Task brief
Would you repeat the data below exactly, taking out the images?

Saved entries:
.....

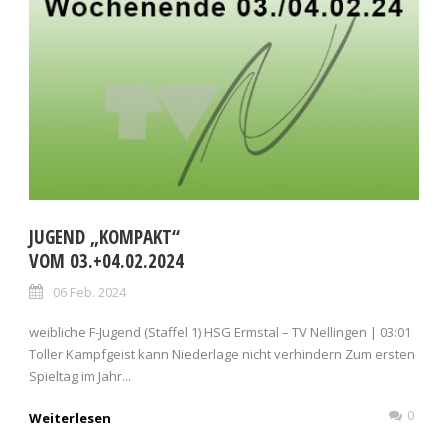
JUGEND „KOMPAKT“
VOM 03.+04.02.2024
06 Feb. 2024
weibliche F-Jugend (Staffel 1) HSG Ermstal – TV Nellingen | 03:01
Toller Kampfgeist kann Niederlage nicht verhindern Zum ersten
Spieltag im Jahr...
0
Weiterlesen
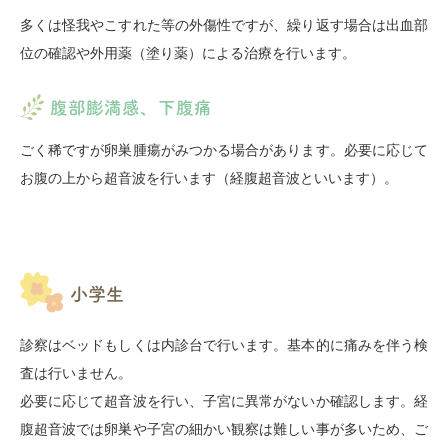
多くは怪我やこすれた等の外傷性ですが、繰り返す場合は出血部
位の確認や外用薬（塗り薬）による治療を行います。
腹部膨満感、下腹痛
ごく稀ですが卵巣腫瘍がみつかる場合があります。必要に応じて
お腹の上から超音波を行います（経腹超音波といいます）。
小学生
診察はベッドもしくは内診台で行います。基本的に痛みを伴う検
査は行いません。
必要に応じて超音波を行い、子宮に異常がないか確認します。経
腹超音波では卵巣や子宮の細かい観察は難しい事が多いため、ご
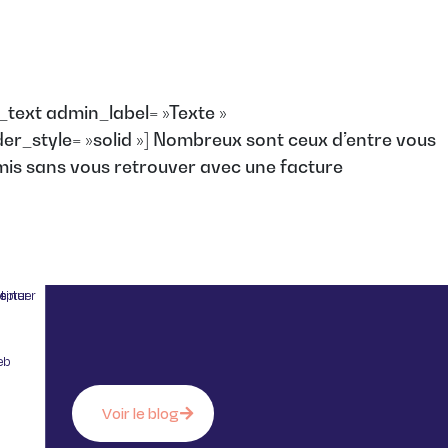
_text admin_label= »Texte »
rder_style= »solid »] Nombreux sont ceux d’entre vous
amis sans vous retrouver avec une facture
 sans accepter
eb
Voir le blog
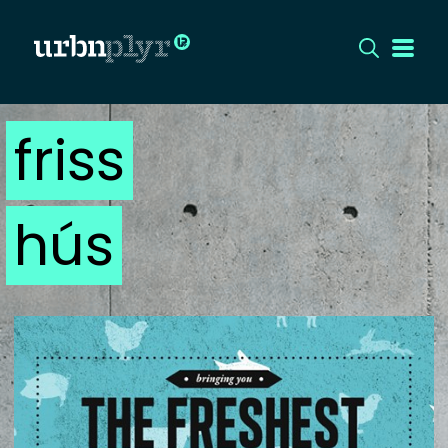
friss
CÍMLAP
DIZÁJN
hús
DIVAT
HIP
KULT
UTCA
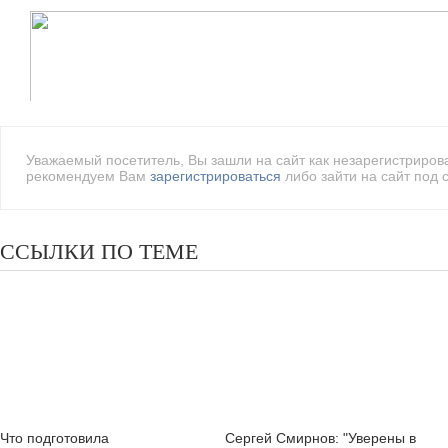
Уважаемый посетитель, Вы зашли на сайт как незарегистриро
рекомендуем Вам
зарегистрироваться
либо зайти на сайт под 
ССЫЛКИ ПО ТЕМЕ
Что подготовила
Сергей Смирнов: "Уверены в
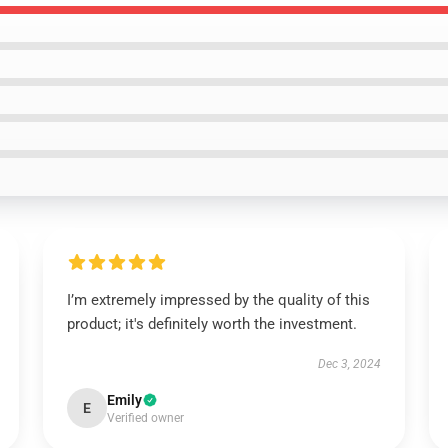
I’m extremely impressed by the quality of this
product; it's definitely worth the investment.
Dec 3, 2024
Emily
E
Verified owner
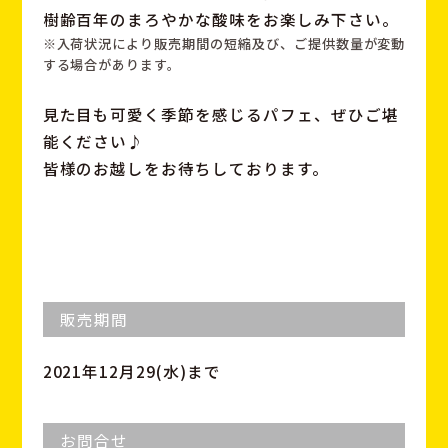
樹齢百年のまろやかな酸味をお楽しみ下さい。
※入荷状況により販売期間の短縮及び、ご提供数量が変動
する場合があります。
見た目も可愛く季節を感じるパフェ、ぜひご堪
能ください♪
皆様のお越しをお待ちしております。
販売期間
2021年12月29(水)まで
お問合せ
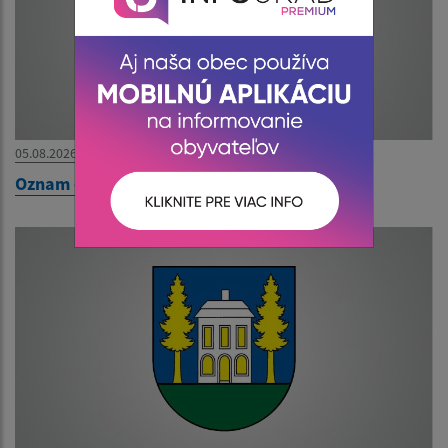
05.08.2026
Oznam o uložení zásielky pán Tóth Marek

.....

Expected answer
JUGEND „KOMPAKT“
VOM 03.+04.02.2024
06 Feb. 2024
weibliche F-Jugend (Staffel 1) HSG Ermstal – TV Nellingen | 03:01
Toller Kampfgeist kann Niederlage nicht verhindern Zum ersten
Spieltag im Jahr...
0
Weiterlesen
多くは怪我やこすれた等の外傷性ですが、繰り返す場合は出血部
位の確認や外用薬（塗り薬）による治療を行います。
腹部膨満感、下腹痛
ごく稀ですが卵巣腫瘍がみつかる場合があります。必要に応じて
お腹の上から超音波を行います（経腹超音波といいます）。
小学生
診察はベッドもしくは内診台で行います。基本的に痛みを伴う検
査は行いません。
必要に応じて超音波を行い、子宮に異常がないか確認します。経
腹超音波では卵巣や子宮の細かい観察は難しい事が多いため、ご
_text admin_label= »Texte »
rder_style= »solid »] Nombreux sont ceux d’entre vous
amis sans vous retrouver avec une facture
 sans accepter
eb
Voir le blog
friss
CÍMLAP
DIZÁJN
hús
DIVAT
HIP
KULT
UTCA
Уважаемый посетитель, Вы зашли на сайт как незарегистриро
рекомендуем Вам
зарегистрироваться
либо зайти на сайт под 
ССЫЛКИ ПО ТЕМЕ
Что подготовила
Сергей Смирнов: "Уверены в
I’m extremely impressed by the quality of this
product; it's definitely worth the investment.
Dec 3, 2024
Emily
E
Verified owner
樹齢百年のまろやかな酸味をお楽しみ下さい。
※入荷状況により販売期間の短縮及び、ご提供数量が変動
する場合があります。
見た目も可愛く季節を感じるパフェ、ぜひご堪
能ください♪
皆様のお越しをお待ちしております。
販売期間
2021年12月29(水)まで
お問合せ
05.08.2026
Oznam o uložení zásielky pán Tóth Marek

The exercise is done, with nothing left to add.